Should Taxpayers Pay for the Junky's Substitute Smack?


The problem with banks, say their critics, is that they privatize their profits but nationalize their debts. But this is perfectly normal behaviour for human beings: did not Bastiat say that the state is the means by which everyone seeks to live at everyone else’s expense? How many people seek the freedom to behave as they wish while expecting others to pay for the adverse consequences? Moral hazard has become our way of life.

An article in a recent edition of the Journal of the American Medical Association advocates the distribution of a drug called naloxone to heroin and opioid addicts. Thousands of such addicts die of overdoses of these drugs each year in America, and naloxone is an effective antidote to them that reverses their effect.
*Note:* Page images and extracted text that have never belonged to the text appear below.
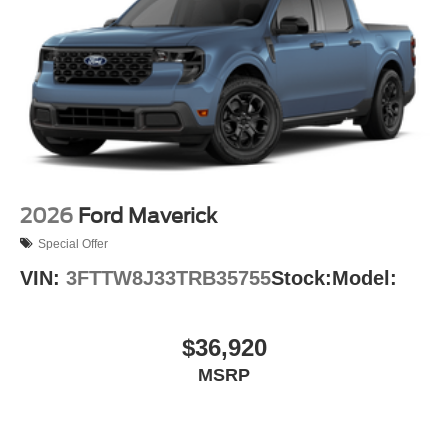
2026
Ford Maverick
Special Offer
VIN:
3FTTW8J33TRB35755
Stock:
Model:
$36,920
MSRP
More than half of the 38,000 deaths from overdose in the United States are from prescription drugs, and 16,000 of them from prescribed opioids, more than from illegal heroin.

The article cites evidence from Wilkes County in North Carolina (the county with the third highest rate of deaths from opioid overdose in the country) that the distribution of naloxone to addicts has almost halved the death rate from overdose. Not all those whose lives were saved were either prescribed opioids by pain clinics or addicted to street heroin: they were foolish friends or acquaintances of either of these types of people who had been induced to try their drugs.

What is completely lacking in this article is any wider perspective. The people who pay for the naloxone are often not the people taking heroin or opioids; one might have supposed that those who can afford street heroin, at the very least, could also afford to buy their own naloxone. If they do not care enough for their own safety to do so, it can be argued that no one else should care – unless, of course, they are deemed, like Ophelia, to be “incapable of their own distress.” But if so, why should they be left free to take the heroin in the first place? In other words, like bankers, addicts want to be free to indulge in their own excess but  want someone else to pick up the pieces when the excess leads to a smash.


The article is distinctly mealy-mouthed when it comes to explaining why the distribution of naloxone should now have become so necessary:

Many physicians may be uncomfortable with the idea of raising the issue of substance abuse with patients. Campopiano noted that before widespread prescribing of opioid painkillers, encountering a patient with an opioid addiction was a relatively rare occurrence for most physicians. But the high volume of prescribing has made opioid access ubiquitous.

In the last few years, deaths from prescription opioid overdose in the United States have multiplied by several hundred percent, thanks to “the high volume of prescribing.” (In New York, the death rate from opioid overdose increased sevenfold between 1990 and 2006.)

What accounts for the sudden increase in the volume of prescribing? Is it that the American population has suddenly started to experience higher levels of pain? If so, what is the cause of this pain? Or is it that, before 1990, pain went untreated?

In my view, the explanation is a dialectical one: there is the demand from the patients, preceded and followed by the incompetence, cowardice and venality of a section of the medical profession. The drugs that the latter prescribe in such large quantities are well known to be useless for the conditions for which they are so frequently prescribed, and yet the show must go on. The prescription of opioids may therefore be regarded as the Keynesian stimulus to the prescription of naloxone. I suppose you can’t expect JAMA to criticise a large section of the AMA’s membership.